The police was investigating the sex-for-influence case before the vice ministerial-level appointment. The presidential secretariat heard the rumor late February, then checked with the prosecution and police. It decided it was okay to proceed with the appointment after hearing from police and the candidate’s wife. But whether it is true or not, it should not have taken lightly the fact that a senior figure of the judiciary branch was associated with a large-scale sex party and sex-tape scandal. It is entirely different from wild scandals about celebrities. It could undermine the authority and credibility of the government and law enforcement. The presidential office’s moral standards are in question if it indeed took the problem lightly.
Kim Haing, spokeswoman for the Blue House, said the presidential office confronted Kim about the rumor, but he denied any wrongdoing. That’s not good enough. If the presidential office screens its candidates simply by asking questions, its appointment process is hardly credible. The Blue House kept silent until the media reported Kim was on the sex tape. Worse, the presidential office has shown no accountability in the matter. It simply commented through a spokesman it will handle the resignation. It mouthed no word of apology for the contentious choice for a senior government post. We can hardly consider the act responsible.

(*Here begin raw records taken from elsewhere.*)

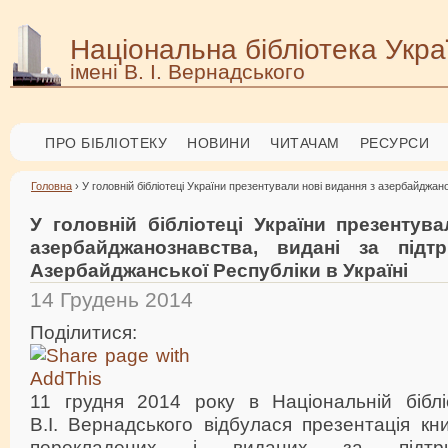
Національна бібліотека Укра
імені В. І. Вернадського
ПРО БІБЛІОТЕКУ
НОВИНИ
ЧИТАЧАМ
РЕСУРСИ
Головна
› У головній бібліотеці України презентували нові видання з азербайджа
У головній бібліотеці України презентув
азербайджанознавства, видані за підт
Азербайджанської Республіки в Україні
14 Грудень 2014
Поділитися:
11 грудня 2014 року в Національній бібліо
В.І. Вернадського відбулася презентація кни
перекладених і виданих за підтри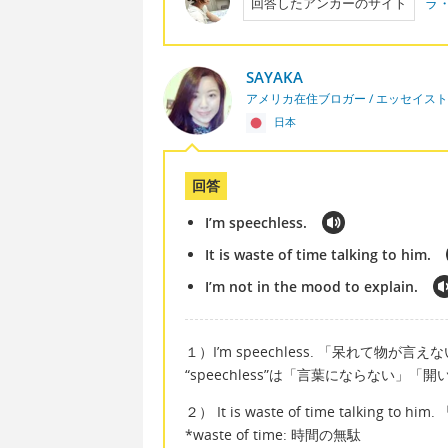
回答したアンカーのサイト
ラ
SAYAKA
アメリカ在住ブロガー / エッセイスト
日本
回答
I’m speechless.
It is waste of time talking to him.
I’m not in the mood to explain.
１）I’m speechless. 「呆れて物が言え
“speechless”は「言葉にならない
２） It is waste of time talking
*waste of time: 時間の無駄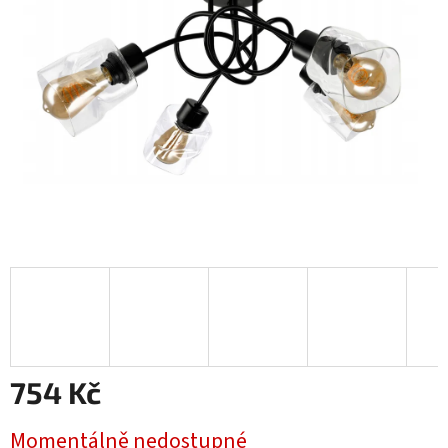
hvězdiček.
754 Kč
Měrná
Momentálně nedostupné
cena: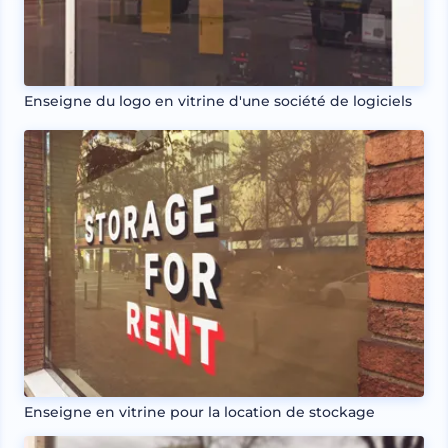
Enseigne du logo en vitrine d'une société de logiciels
Enseigne en vitrine pour la location de stockage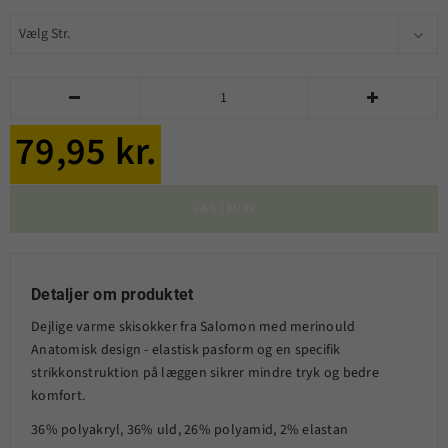


79,95 kr.
LÆG I KURV
Detaljer om produktet
Dejlige varme skisokker fra Salomon med merinould
Anatomisk design - elastisk pasform og en specifik
strikkonstruktion på læggen sikrer mindre tryk og bedre
komfort.
36% polyakryl, 36% uld, 26% polyamid, 2% elastan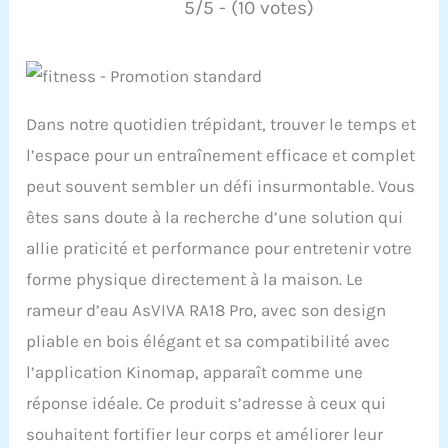
5/5 - (10 votes)
Dans notre quotidien trépidant, trouver le temps et
l’espace pour un entraînement efficace et complet
peut souvent sembler un défi insurmontable. Vous
êtes sans doute à la recherche d’une solution qui
allie praticité et performance pour entretenir votre
forme physique directement à la maison. Le
rameur d’eau AsVIVA RA18 Pro, avec son design
pliable en bois élégant et sa compatibilité avec
l’application Kinomap, apparaît comme une
réponse idéale. Ce produit s’adresse à ceux qui
souhaitent fortifier leur corps et améliorer leur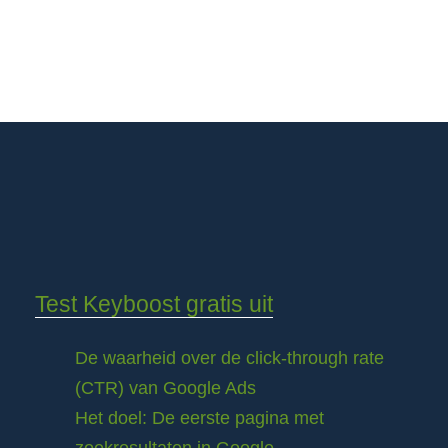
Test Keyboost gratis uit
De waarheid over de click-through rate
(CTR) van Google Ads
Het doel: De eerste pagina met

The case is drawing huge interest from the public not just because it is a sex scandal. It showed the ugly and decadent behavior of the rich and powerful. It could trigger public rage and aggravate resentment toward the elite depending on the outcome of the investigation. The Blue House seriously lacks judgment if it made the appointment without considering the potential repercussions and failed to study the police report thoroughly. The capacity of the secretariat would also be in question if it did not report the matter to the president beforehand. In every way, the Blue House cannot avoid the criticism of incompetence in appointments. It needs to fix its recruitment and screening system.